CHICAGO (WCSC) - Boeing’s President and CEO said the company will be taking “tough and necessary action to navigate the unprecedented health crisis and adapt for a changed marketplace.”
David Calhoun sent out a message Wednesday morning to team members stating the COVID-19 pandemic is affecting every aspect of their business, including airline customer demand, production continuity and supply chain stability.
As the pandemic continues to reduce airline passenger traffic, Boeing is seeing significant impact on the demand for new commercial airplanes and services, with airlines delaying purchases for new jets, slowing delivery schedules and deferring elective maintenance.
In a letter to the Boeing Team, Calhoun said they are taking steps to keep liquidity flowing through the business and supply chain.
In Wednesday’s first-quarter earnings disclosure, Boeing announced they will be reducing commercial airplane production rates.
The 787 production rate will be reduced from 14 per month to 10 per month in 2020, and gradually reduced to 7 per month by 2022.

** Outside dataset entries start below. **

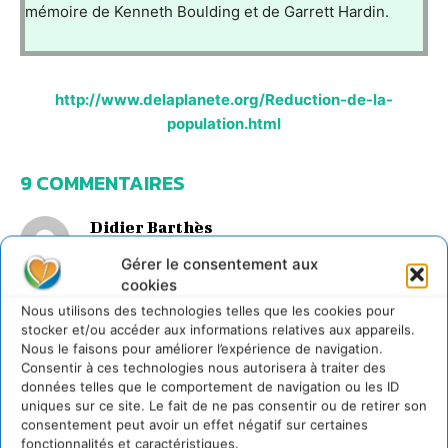
mémoire de Kenneth Boulding et de Garrett Hardin.
http://www.delaplanete.org/Reduction-de-la-
population.html
9 COMMENTAIRES
Didier Barthès
2 novembre 2008 à 15h28
Gérer le consentement aux
Réduction de la population mondiale : faire
cookies
face à l’inévitable
Bonjour,
Nous utilisons des technologies telles que les cookies pour
Vous avez parfaitement raison de mettre la
stocker et/ou accéder aux informations relatives aux appareils.
question de la population au coeur de la reflexion en
Nous le faisons pour améliorer l’expérience de navigation.
matière d’écologie, j’essaye aussi de le faire dans le
Consentir à ces technologies nous autorisera à traiter des
cadre d’un blog (www.economiedurable.over-
données telles que le comportement de navigation ou les ID
blog.com) mais c’est très difficile. beaucoup de
uniques sur ce site. Le fait de ne pas consentir ou de retirer son
personnes même dans la mouvance écologiste
consentement peut avoir un effet négatif sur certaines
pensent que la question est taboue et vous prêtent
fonctionnalités et caractéristiques.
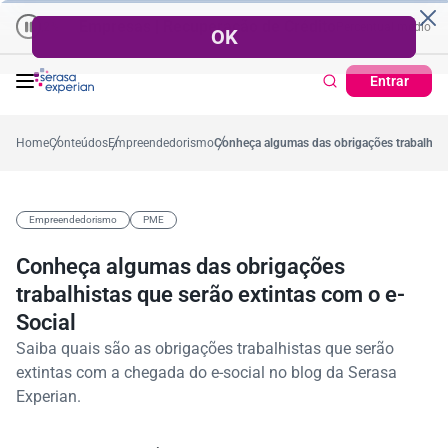
Empresas | Recuperação de Crédito
Cartão de Crédito | Cadas
dio no ano
-0,2%
57,2%
Percentual no mês
53,7%
Percentual médio no ano
Entrar
Home
Conteúdos
Empreendedorismo
Conheça algumas das obrigações trabalhista
Empreendedorismo
PME
Conheça algumas das obrigações
trabalhistas que serão extintas com o e-
Social
Saiba quais são as obrigações trabalhistas que serão
extintas com a chegada do e-social no blog da Serasa
Experian.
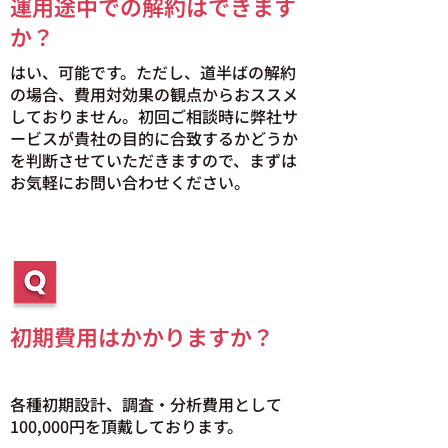
運用途中での解約はできます
か？
はい、可能です。ただし、道半ばの解約
の場合、費用対効果の観点からおススメ
しておりません。初回ご相談時に弊社サ
ービスが貴社の目的に合致するかどうか
を判断させていただきますので、まずは
お気軽にお問い合わせください。
初期費用はかかりますか？
各種初期設計、調査・分析費用として
100,000円を頂戴しております。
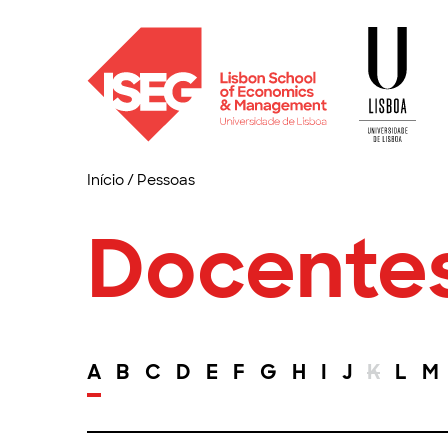
Início
/
Pessoas
Docente
A
B
C
D
E
F
G
H
I
J
K
L
M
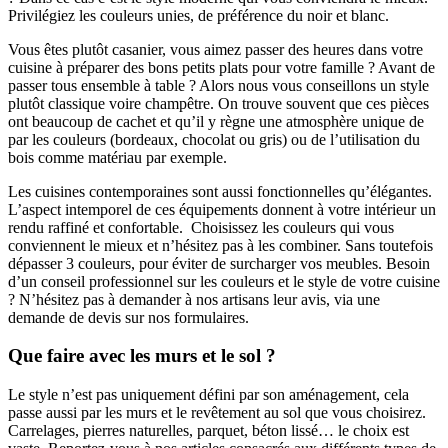
Privilégiez les couleurs unies, de préférence du noir et blanc.
Vous êtes plutôt casanier, vous aimez passer des heures dans votre
cuisine à préparer des bons petits plats pour votre famille ? Avant de
passer tous ensemble à table ? Alors nous vous conseillons un style
plutôt classique voire champêtre. On trouve souvent que ces pièces
ont beaucoup de cachet et qu’il y règne une atmosphère unique de
par les couleurs (bordeaux, chocolat ou gris) ou de l’utilisation du
bois comme matériau par exemple.
Les cuisines contemporaines sont aussi fonctionnelles qu’élégantes.
L’aspect intemporel de ces équipements donnent à votre intérieur un
rendu raffiné et confortable. Choisissez les couleurs qui vous
conviennent le mieux et n’hésitez pas à les combiner. Sans toutefois
dépasser 3 couleurs, pour éviter de surcharger vos meubles. Besoin
d’un conseil professionnel sur les couleurs et le style de votre cuisine
? N’hésitez pas à demander à nos artisans leur avis, via une
demande de devis sur nos formulaires.
Que faire avec les murs et le sol ?
Le style n’est pas uniquement défini par son aménagement, cela
passe aussi par les murs et le revêtement au sol que vous choisirez.
Carrelages, pierres naturelles, parquet, béton lissé… le choix est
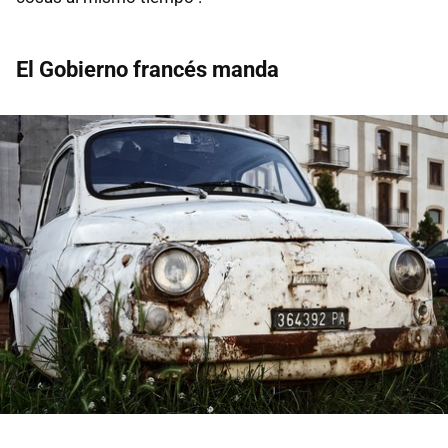
El Gobierno francés manda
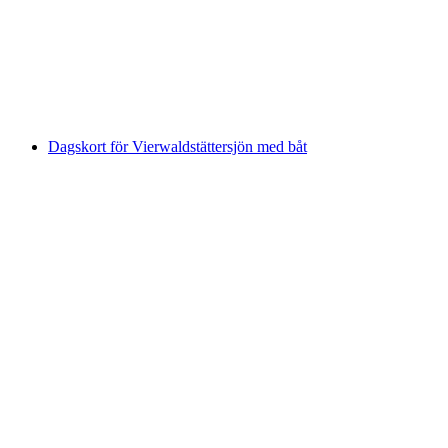
per person
från SEK 2929
Dagskort för Vierwaldstättersjön med båt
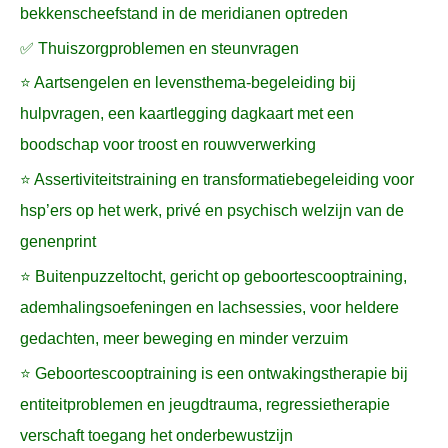
bekkenscheefstand in de meridianen optreden
✅ Thuiszorgproblemen en steunvragen
⭐ Aartsengelen en levensthema-begeleiding bij
hulpvragen, een kaartlegging dagkaart met een
boodschap voor troost en rouwverwerking
⭐ Assertiviteitstraining en transformatiebegeleiding voor
hsp’ers op het werk, privé en psychisch welzijn van de
genenprint
⭐ Buitenpuzzeltocht, gericht op geboortescooptraining,
ademhalingsoefeningen en lachsessies, voor heldere
gedachten, meer beweging en minder verzuim
⭐ Geboortescooptraining is een ontwakingstherapie bij
entiteitproblemen en jeugdtrauma, regressietherapie
verschaft toegang het onderbewustzijn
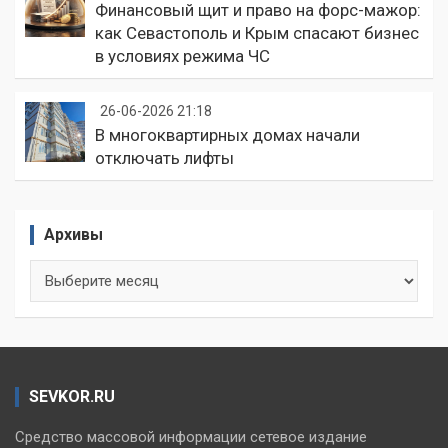
Финансовый щит и право на форс-мажор:
как Севастополь и Крым спасают бизнес
в условиях режима ЧС
26-06-2026 21:18
В многоквартирных домах начали
отключать лифты
Архивы
Архивы
SEVKOR.RU
Средство массовой информации сетевое издание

Commercial Airplanes delivered 50 airplanes during the quarter, including 29 787s. Commercial Airplanes captured an order for 12 787 aircraft for All Nippon Airways, and produced the 1,000th 787 at Boeing South Carolina.
Commercial Airplanes backlog include more than 5,000 airplanes valued at $352 billion.
The 777/777X combined production rate will be reduced to 3 per month in 2021. Production rate assumptions have not changed on the 767 and 747 programs.
Boeing expects to resume 737 MAX production at low rates in 2020, gradually increasing to 31 planes per month during 2021, with gradual increases to correspond to market demand.
But with the new reductions in production rates and the continued impact of COVID-19, Calhoun said they are being forced to reduce the size of the workforce.
“I’m sorry that I have to deliver this news, but I wanted you to hear it from me first,” Calhoun said.
Calhoun said they have started taking action to lower the number of employees by roughly 10% by the end of the year through a combination of voluntary layoffs, natural turnover and involuntary layoffs as necessary.
Boeing South Carolina spokesperson Libba Holland said the company “employs about 160,000 people worldwide,” meaning a 10% reduction would amount to the loss of some 16,000 jobs.
Calhoun added that is 10% in total for the enterprise. Boeing will have to make even deeper reductions in areas that are most exposed to the condition of Boeing’s commercial customers — more than 15% across commercial airplanes and services businesses, as well as corporate functions.”
“I know this news is a blow during an already challenging time,” Calhoun said. “I regret the impact this will have on many of you. I sincerely wish there were some other way.”
The VLO program provides eligible team members with an opportunity to depart the company with a pay and benefits package. Boeing will provide support for those affected by involuntary layoffs, including severance pay, COBRA health care coverage and career transition services.
“We are also making changes to start restructuring from the top so we’re ready for the new market reality — shrinking the size of my team by consolidating roles, simplifying processes and focusing accountabilities,” Calhoun said.
Additional steps Boing is taking include reducing operating costs and discretionary spending, suspending dividend payments, extending existing pause on stock buybacks, reducing or deferring R&D and capital expenditures, and accelerating some progress payment receipts with help from Boeing’s defense customers.
“Our chairman and I are also foregoing our salaries for the year,” Calhoun said. “And as you know, we’re exploring potential government funding options and advocating for access to credit for the entire aerospace manufacturing supply chain.”